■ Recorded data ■
Content starts

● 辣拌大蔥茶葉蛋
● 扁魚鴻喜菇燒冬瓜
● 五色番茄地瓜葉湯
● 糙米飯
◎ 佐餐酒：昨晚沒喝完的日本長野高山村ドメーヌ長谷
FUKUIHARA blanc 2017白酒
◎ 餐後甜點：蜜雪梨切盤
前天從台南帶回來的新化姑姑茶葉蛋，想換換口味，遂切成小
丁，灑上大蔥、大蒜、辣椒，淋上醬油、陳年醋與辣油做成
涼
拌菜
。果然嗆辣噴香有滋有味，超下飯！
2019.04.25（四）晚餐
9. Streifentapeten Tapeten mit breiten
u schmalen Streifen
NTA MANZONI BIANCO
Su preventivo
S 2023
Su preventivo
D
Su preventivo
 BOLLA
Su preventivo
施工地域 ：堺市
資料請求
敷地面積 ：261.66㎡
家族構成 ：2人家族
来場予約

Content ends

■ YOUR INSTRUCTIONS ■
Your reply must be a faithful copy of each entry above.

■ TASK SOLUTION ■
● 辣拌大蔥茶葉蛋
● 扁魚鴻喜菇燒冬瓜
● 五色番茄地瓜葉湯
● 糙米飯
◎ 佐餐酒：昨晚沒喝完的日本長野高山村ドメーヌ長谷
FUKUIHARA blanc 2017白酒
◎ 餐後甜點：蜜雪梨切盤
前天從台南帶回來的新化姑姑茶葉蛋，想換換口味，遂切成小
丁，灑上大蔥、大蒜、辣椒，淋上醬油、陳年醋與辣油做成
涼
拌菜
。果然嗆辣噴香有滋有味，超下飯！
2019.04.25（四）晚餐
9. Streifentapeten Tapeten mit breiten
u schmalen Streifen
NTA MANZONI BIANCO
Su preventivo
S 2023
Su preventivo
D
Su preventivo
 BOLLA
Su preventivo
施工地域 ：堺市
資料請求
敷地面積 ：261.66㎡
家族構成 ：2人家族
来場予約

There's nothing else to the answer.